Host card emulation (HCE) is the software architecture that provides exact virtual representation of various electronic identity (access, transit and banking) cards using only software. Prior to the HCE architecture, near field communication (NFC) transactions were mainly carried out using hardware-based secure elements.

HCE enables mobile applications running on supported operating systems to offer payment card and access card solutions independently of third parties while leveraging cryptographic processes traditionally used by hardware-based secure elements without the need for a physical secure element. This technology enables the merchants to offer payment cards solutions more easily through mobile closed-loop contactless payment solutions, offers real-time distribution of payment cards and allows for an easy deployment scenario that does not require changes to the software inside payment terminals.

History
The term "host card emulation" (HCE) was coined in 2012 by Doug Yeager and Ted Fifelski, the founders of SimplyTapp, Inc., describing the ability to open a communication channel between a contactless payments terminal and a remotely hosted secure element containing financial payment card data, allowing financial transactions to be conducted at a point-of-sale terminal. They have implemented this new technology on the Android operating system. At that time, RIM had a similar functionality, calling it "virtual target emulation," which was supposed to be available on the BlackBerry Bold 9900 device through the BB7 operating system. Prior to HCE, card emulation only existed in physical space, meaning that a card could be replicated with multiple-purpose secure element hardware that is typically housed inside the casing of a smart phone.

After the adoption of HCE by Android, Google had hoped that by including HCE in the world's largest mobile operating system (which by that time covered 80% of the market), it would offer the Android payments ecosystem a chance to grow more rapidly while also allowing Google themselves to deploy their Google Wallet more easily across the mobile network operator ecosystem. However, even with the inclusion of HCE in Android 4.4, the banks still needed the major card networks to support HCE.  Four months later, at Mobile World Congress 2014, both Visa and MasterCard made public announcements about supporting the HCE technology.

On December 18, 2014, less than ten months after Visa and MasterCard announced their support for HCE, Royal Bank of Canada (RBC) became the first North American financial institution to launch a commercial implementation of mobile payments using the HCE technology.

As a result of widespread adoption of HCE, some companies offer modified implementations that usually focus on providing additional security for the HCE's communication channel.  One such implementation is termed HCE+.

Impact
Some areas the new HCE architecture can support include payments, loyalty programs, card access and transit passes.

Before HCE, NFC has faced adoption issues due to lack of infrastructure (terminals) and the secure element approach preventing organizations with the desire to participate in mobile payments from doing so due to the high up-front capital costs and complex partner relationships.

By supporting HCE in Android 4.4, Google enabled any organization that can benefit from the NFC technology to do so at a relatively low cost.

Implementation

Host card emulation enables near field communication (NFC) information transfer between a terminal configured to exchange NFC radio information with an NFC card and a mobile device application configured to act or pretend to emulate the functional responses of an NFC card.  HCE requires that the NFC protocol be routed to the main operating system of the mobile device instead of being routed to a local hardware-based secure element (SE) chip configured to respond only as a card, with no other functionality.

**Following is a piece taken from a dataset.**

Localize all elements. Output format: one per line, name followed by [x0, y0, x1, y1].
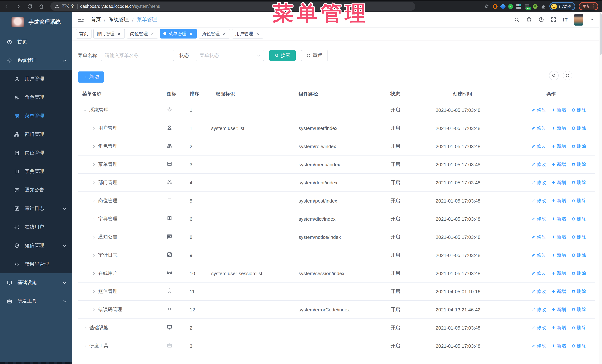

Since the release of Android 4.4, Google has implemented HCE within the Android operating system. Google introduced platform support for secure NFC-based transactions through Host Card Emulation (HCE), for payments, loyalty programs, card access, transit passes, and other custom services.
With HCE, any app on an Android 4.4 device can emulate an NFC smart card, letting users tap to initiate transactions with an app of their choice. Apps can also use a new Reader Mode so as to act as readers for HCE cards and other NFC-based transactions.

The first known mobile handset to support anything like HCE outside of the Android family was the BlackBerry bold 9900 that was first available in Thailand. released together with BlackBerry 7 OS.

CyanogenMod operating system was the next known mobile device operating system to support HCE  through the effort of modifying the NXP NFC stack known as libnfc-nxp, the NFC service manager, and operating system APIs by Doug Yeager.  The OS APIs were adapted to include two new tag types that were called ISO_PCDA and ISO_PCDB which are also known terminal or PCD standards. This would imply that you could "read" a tag in the same manner that you could read a terminal.

Microsoft has announced new support for HCE NFC payments in Windows 10. This will allow improved payment integration flows and enable coexistence of HCE with UICC-based secure elements in Windows 10 and Windows 10 Mobile.

Uses
HCE is used to allow transactions between mobile devices and other credential acquiring devices.  Those devices may include other mobile devices, contactless point-of-sale terminals, transit turnstiles, or a variety of access control touch pads.  For example, Android developers can leverage HCE to create specific payment experiences, such as using HCE to enable a mobile application as a transit card.